Tribuna

federico mantaras

Administrador Diocesano de Asidonia-Jerez

Jesús y el buen ladrón

En medio de la crueldad, la injusticia y el dolor, Cristo promete el paraíso. ¡Qué contraste! Jesús muere ofreciendo esperanza, perdón y vida eterna

El Viernes Santo acompañamos a nuestro Señor en el camino de su pasión hasta verlo en la cruz en lo más alto del monte Calvario. Allí contemplamos a Jesucristo crucificado entre dos bandidos, uno de ellos, el buen ladrón, a quien la tradición de la Iglesia llama Dimas, acudirá a Él y recibirá la salvación al final de su vida.

¿Qué hizo el buen ladrón para conseguir del Señor en el último momento la promesa de Paraíso?

Lo primero que hizo fue hacer, en presencia de Jesús, una confesión sincera llena de arrepentimiento desde ese confesionario abierto que es la cruz. Admite con humildad que su vida ha estado llena de maldad y que merece aquella condena. No intenta justificarse, no le echa las culpas a la sociedad, ni a las circunstancias, sino que reconoce humildemente su pecado.

A continuación, se dirige a su compañero de suplicio y le dice: "Jesús, acuérdate de mí". Lo llama Jesús, con la intimidad que da el compartir una situación de cruz. San Pablo nos dice que "quien invoque el nombre del Señor será salvado" (Rm 10,13). Aprovecha su oportunidad y le pide: "acuérdate de mí". Es oración del pobre, sin condiciones, sin exigencias, sin pretensiones… cuando puedas, cuando quieras, confío en ti, me basta con que te acuerdes de mí. Es una oración limpia, desprendida y confiada. Es suficiente esta sencilla plegaria para pasar de criminal a santo. El buen ladrón cuando dice a Jesús que se acuerde de él, no se apoya en sus méritos, ni en sus buenas obras, no reivindica una vida llena de éxitos pastorales… su confianza está únicamente en la misericordia de Cristo. El buen ladrón no tiene nada que ofrecer y acude a Jesús con sus manos vacías. De él aprendemos que Dios no tiene ninguna necesidad de nuestros títulos de gloria, a Él le gusta que lo busquemos con humidad, presentándonos ante Él con nuestras manos vacías, confiando únicamente en su infinita misericordia.

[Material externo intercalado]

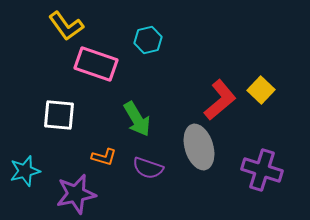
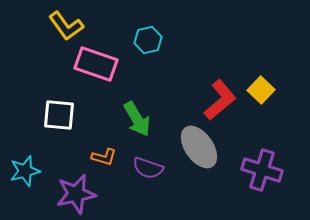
gray ellipse: rotated 18 degrees counterclockwise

Lo que más llama la atención en el buen ladrón es su capacidad de reconocer la majestad de Cristo viéndolo clavado en la cruz. Era fácil reconocer a Jesús como Mesías cuando curaba a los enfermos, cuando daba la vida a Lázaro, cuando se transfiguraba en el Tabor o cuando andaba sobre las aguas, pero tiene mucho mérito reconocer a Jesús como Salvador en medio del aquel suplicio, viéndolo cubierto de sangre, con el rostro lleno de moratones y con una corona de espinas en la cabeza.

¿Qué vio el buen ladrón en el Señor? Dimas es capaz de mirar a Jesús más allá de las apariencias, le llama la atención su paz, su entereza, su manera de mirar y su capacidad de perdón. Es ejemplo para los que pasamos por enfermedad, fracasos, vejez y situaciones dolorosas. Si en esos momentos, como el buen ladrón, dirigimos nuestra mirada a Jesús y aceptamos acompañarle en el suplicio sin quejas ni reproches, podremos ascender, en un momento, a la santidad y recibiremos la divina promesa de pasar con Él al paraíso.

En medio de la crueldad, la injusticia y el dolor, Cristo promete el paraíso. ¡Qué contraste! Jesús muere ofreciendo esperanza, perdón y vida eterna. Es frecuente, en muchas personas próximas a la muerte que, a causa de la enfermedad, se vean sumergidas en el dolor, la aridez y la oscuridad. Quizá el Señor desea concederles la purificación final, para que, como Dimas, entren en la humildad, pierdan la confianza sus posibles méritos y se pongan su vida, únicamente, en sus manos misericordiosas. En el último momento Dios es capaz de reparar toda una vida.

Aprendamos del buen ladrón, es el único santo que ha sido canonizado por el mismo Cristo. Era tan buen ladrón que en el último momento sabe robar a Jesús su salvación, el tesoro de la vida eterna.